The Blood chemistry theory postulates that acupuncture can change the blood concentrations of triglycerides, cholesterol and phospholipids. This means that acupuncture has the ability to affect blood components and urge the body toward homeostasis and balance.

No matter what the explanation is, the most important thing is that acupuncture does work successfully. Countless studies have proven its effectiveness in a variety of situations, from weight loss to migraines. 
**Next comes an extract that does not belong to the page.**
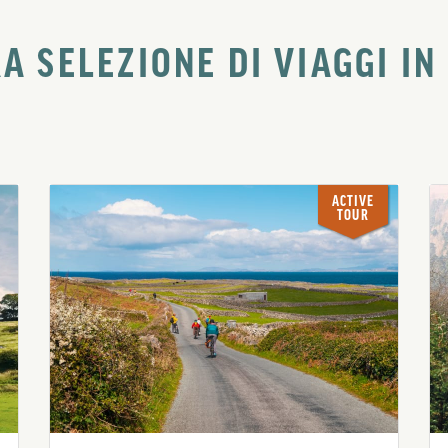
A SELEZIONE DI VIAGGI I
ACTIVE
TOUR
4. How Do I Choose an Acupuncturist?

Choosing an acupuncturist is a weighty decision. It is not only important to locate a provider within your local area, but you need to make sure that the acupuncturist that you choose is qualified and clicks with you. Since acupuncture is such a calming and trusting therapy, it is essential that you pick someone that you feel comfortable with, and can trust.

There are two main types of acupuncturists, those who study medical acupuncture, and those who are licensed providers of traditional Chinese acupuncture medicine. Medical acupuncturists are simply doctors and chiropractors that have completed a course and 300 hours of training. On the other hand, a licensed acupuncturist has been through three years of schooling in the art of acupuncture, and has completed one year of internship.

The benefits of acupuncture can be gained from a provider that just practices medical acupuncture, but for more in-depth or professional treatments, you would need a professionally licensed acupuncturist.

When trying to find and choose an acupuncturist, it is important that you review all of your options and make an informed decision. When you take the time to find an acupuncturist that is not only qualified, but puts you at ease as well, the benefits you reap from the acupuncture therapy will be greater.